§ What to do: Locate the line bearing "You are a GUI" in the material below, then reproduce it and each following line up to and including the line bearing "Contact (567, 64)".

§ Material for the task:
———
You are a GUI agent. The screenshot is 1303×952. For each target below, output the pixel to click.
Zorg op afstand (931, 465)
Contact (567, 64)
———
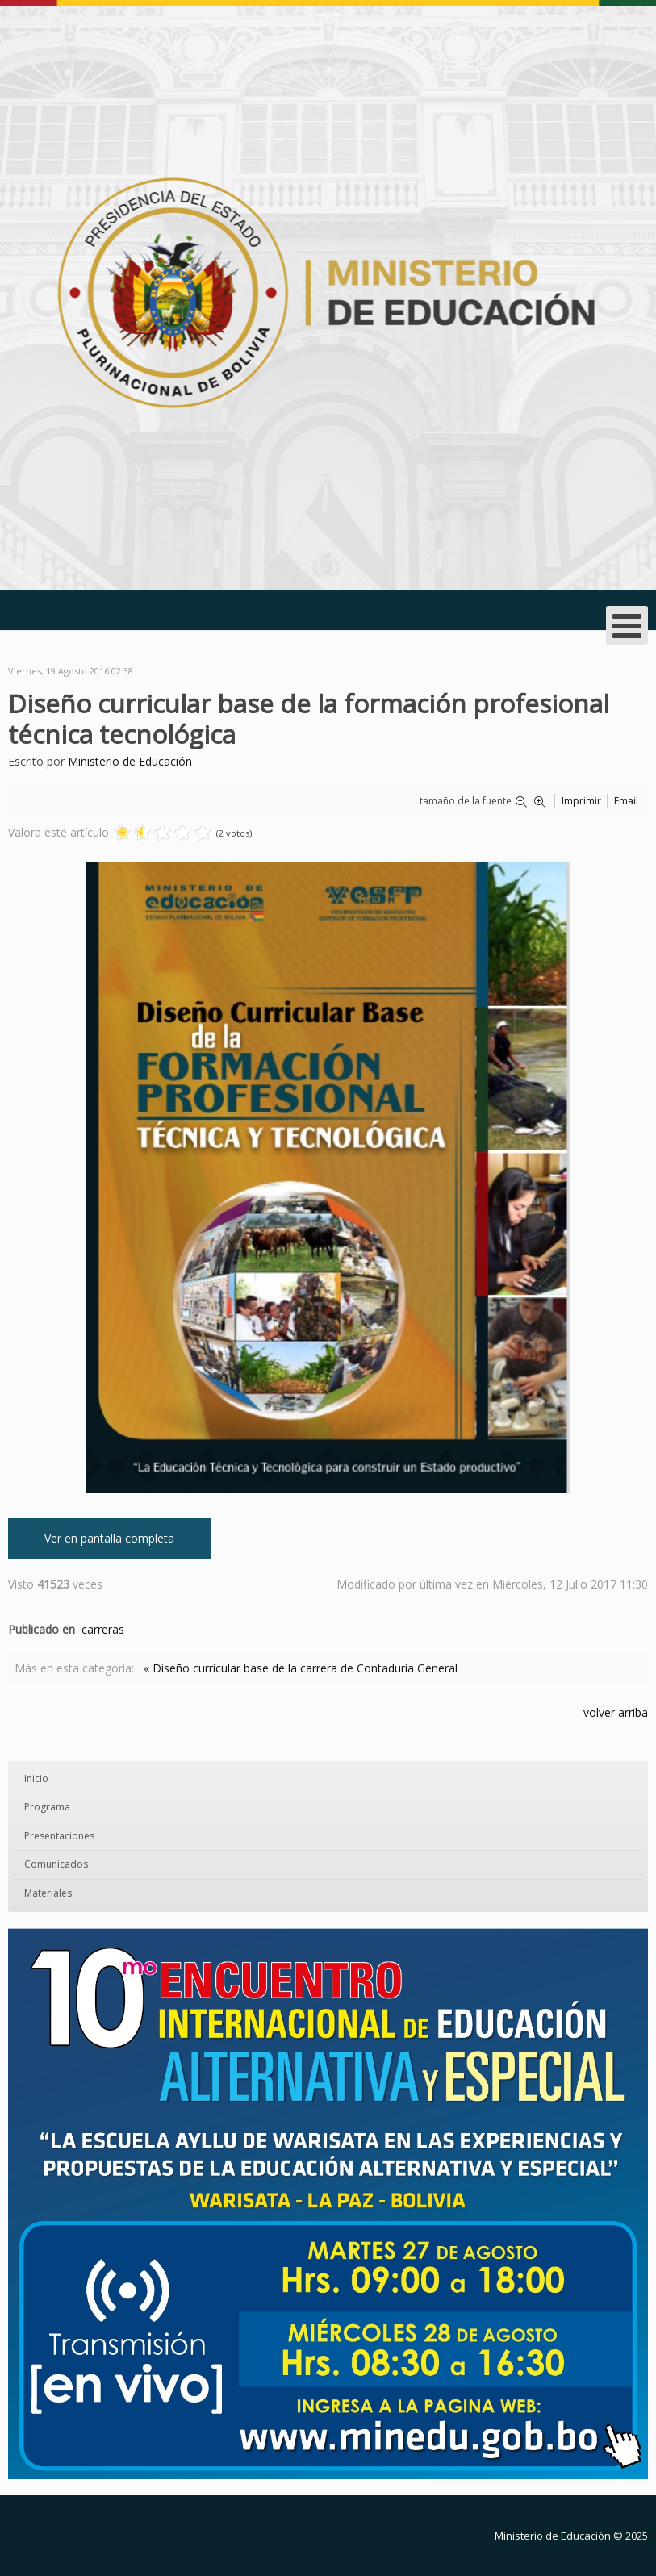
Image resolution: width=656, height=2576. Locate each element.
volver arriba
———
§ Expected answer:
You are a GUI agent. The screenshot is 1303×952. For each target below, output the pixel to click.
Zorg op afstand (931, 465)
Contact (567, 64)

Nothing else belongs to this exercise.